US Feb Core CPI Slows Sequentially and Surprises to the Downside...
... though the Fed is in No Rush to Cut Again as it Awaits 'Greater Clarity'
The US Feb Core CPI surprised to the downside, slowing sequentially from 0.45% to 0.23% m/m sa (Bloomberg Consensus: 0.3%).
As such, the y/y rate slowed further from 3.3% to 3.1% (Cons: 3.2%), its lowest since Apr 2021, while the 3m change also eased but remained elevated (3.6% saar).
The sequential slowdown was driven by both Core Goods (0.22% m/m sa vs 0.28% in Jan) and - importantly - Core Services (0.25% m/m vs 0.51% in Jan).
This meant Core Goods CPI stabilised at -0.1% y/y, while Core Services inflation continued to moderate, dropping -0.2pp to 4.1% y/y, its lowest since Dec 2021.
Interestingly, our translation of the US CPI release into the US Core Goods PCE deflator was less favourable: pointing to another 0.4% m/m increase in Feb.

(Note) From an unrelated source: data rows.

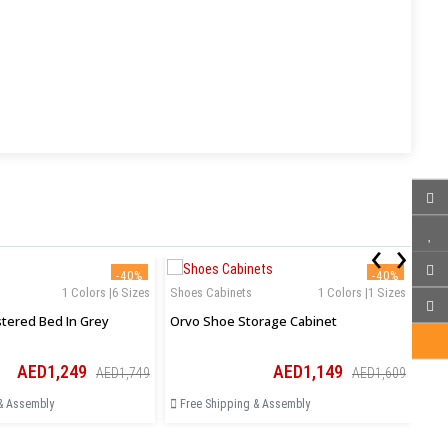
‹
›
-40%
-40%
1 Colors |6 Sizes
Shoes Cabinets
1 Colors |1 Sizes
Aurelia Upholstered Bed In Grey
Orvo Shoe Storage Cabinet
AED1,249
AED1,149
AED1,749
AED1,609
& Assembly
Free Shipping & Assembly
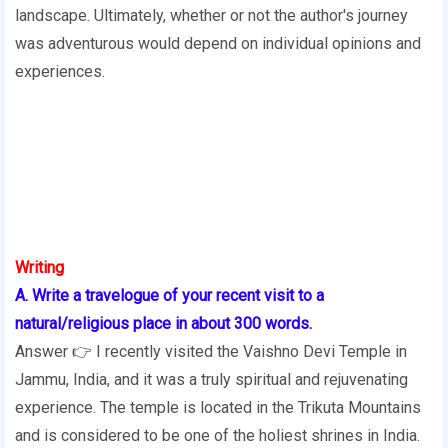
landscape. Ultimately, whether or not the author's journey
was adventurous would depend on individual opinions and
experiences.
Writing
A. Write a travelogue of your recent visit to a
natural/religious place in about 300 words.
Answer 👉 I recently visited the Vaishno Devi Temple in
Jammu, India, and it was a truly spiritual and rejuvenating
experience. The temple is located in the Trikuta Mountains
and is considered to be one of the holiest shrines in India.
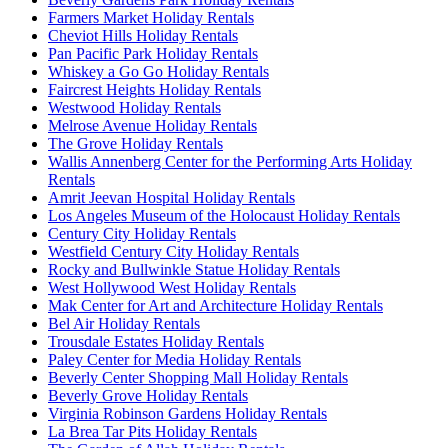
Farmers Market Holiday Rentals
Cheviot Hills Holiday Rentals
Pan Pacific Park Holiday Rentals
Whiskey a Go Go Holiday Rentals
Faircrest Heights Holiday Rentals
Westwood Holiday Rentals
Melrose Avenue Holiday Rentals
The Grove Holiday Rentals
Wallis Annenberg Center for the Performing Arts Holiday
Rentals
Amrit Jeevan Hospital Holiday Rentals
Los Angeles Museum of the Holocaust Holiday Rentals
Century City Holiday Rentals
Westfield Century City Holiday Rentals
Rocky and Bullwinkle Statue Holiday Rentals
West Hollywood West Holiday Rentals
Mak Center for Art and Architecture Holiday Rentals
Bel Air Holiday Rentals
Trousdale Estates Holiday Rentals
Paley Center for Media Holiday Rentals
Beverly Center Shopping Mall Holiday Rentals
Beverly Grove Holiday Rentals
Virginia Robinson Gardens Holiday Rentals
La Brea Tar Pits Holiday Rentals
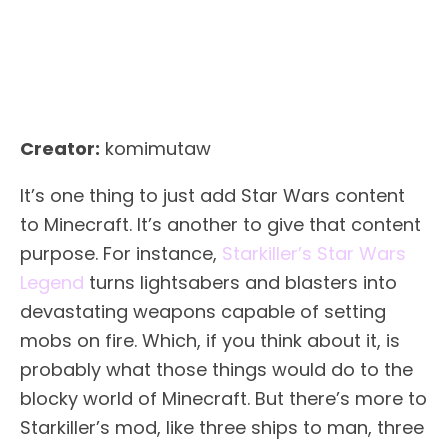
Creator:
komimutaw
It’s one thing to just add Star Wars content
to Minecraft. It’s another to give that content
purpose. For instance,
Starkiller’s Star Wars
Legend
turns lightsabers and blasters into
devastating weapons capable of setting
mobs on fire. Which, if you think about it, is
probably what those things would do to the
blocky world of Minecraft. But there’s more to
Starkiller’s mod, like three ships to man, three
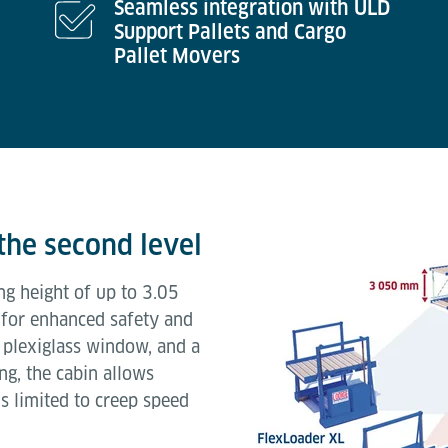
Seamless integration with ULD
Support Pallets and Cargo
Pallet Movers
the second level
ng height of up to 3.05
 for enhanced safety and
 plexiglass window, and a
ng, the cabin allows
s limited to creep speed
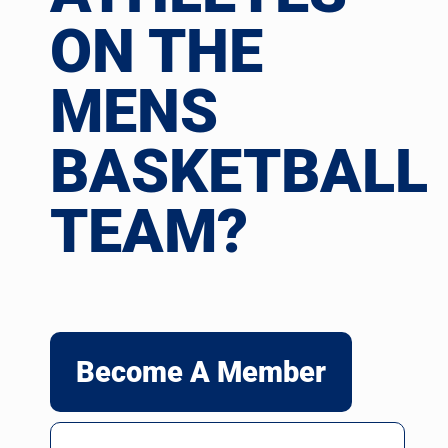
ON THE
MENS
BASKETBALL
TEAM?
Become A Member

As the Core Goods PCE deflator is mainly determined by US CPI series, we have to wait for tomorrow’s US PPI for a more complete assessment on the US Core PCE deflator, given the higher importance of the PPI to the PCE Core Services deflator.
What we do know is that the Core Services PCE will need to increase by less than 0.20% m/m in order for the Core PCE to slow sequentially from Jan’s 0.3% m/m pace to a rounded 0.2% m/m in Feb.
Overall, whilst the US Feb CPI was a more favourable outcome, the Fed seems likely to remain on hold for the next couple of meetings at least, as it maintains a watchful eye on inflation risks from Trump’s tariffs as well as rising risks to growth.
For now, last Friday’s payrolls suggests that the labour market remains fairly resilient…
… and as Fed Chair Powell recognised late last week:
- “While there have been recent developments in some of these areas [trade, taxes, govt spending, immigration, regulation], especially trade policy, uncertainty around the changes and their likely effects remains high.”
- “As we parse the incoming information, we are focused on separating the signal from the noise as the outlook evolves.”
- “Despite elevated levels of uncertainty, the US economy continues to be in a good place.”
- “We do not need to be in a hurry, and are well positioned to wait for greater clarity.”